### Your goal
The entries that follow should be reproduced exactly, with no images carried over.

### Data
◇ ◇ ◇ ◇

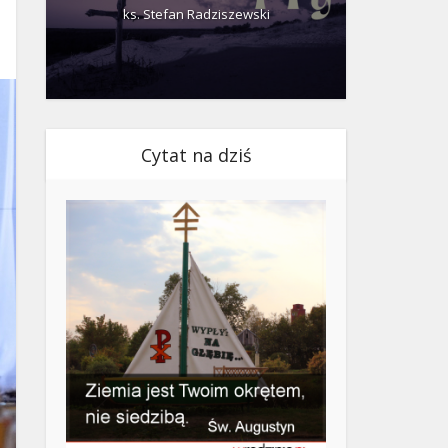
ks. Stefan Radziszewski
ks.
Cytat na dziś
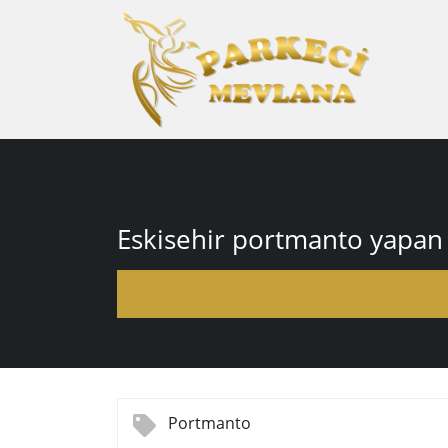
Eskisehir portmanto yapan 
Portmanto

◇ ◇ ◇ ◇

### Exercise output
ks. Stefan Radziszewski
ks.
Cytat na dziś
Eskisehir portmanto yapan 
Portmanto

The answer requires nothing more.